Exercise: Beginning at the line containing "尚未完全開放 Xperia 1 體驗，阿輝就先和大家動手玩一樣是全新" and continuing to the end of the records below, give each line again exactly as it stands, and only those lines.

Page images and extracted text
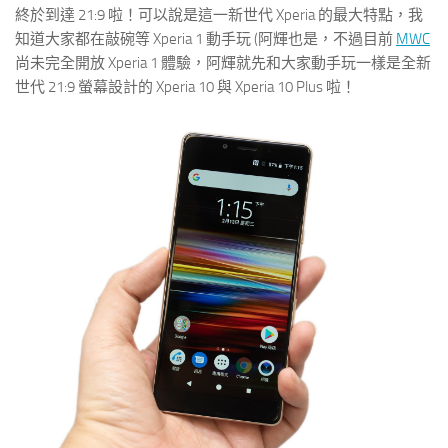
終於到達 21:9 啦！可以說是這一新世代 Xperia 的最大特點，我
知道大家都在敲碗等 Xperia 1 動手玩 (阿輝也是，不過目前
MWC
尚未完全開放 Xperia 1 體驗，阿輝就先和大家動手玩一樣是全新
世代 21:9 螢幕設計的 Xperia 10 與 Xperia 10 Plus 啦！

Result of this exercise:
尚未完全開放 Xperia 1 體驗，阿輝就先和大家動手玩一樣是全新
世代 21:9 螢幕設計的 Xperia 10 與 Xperia 10 Plus 啦！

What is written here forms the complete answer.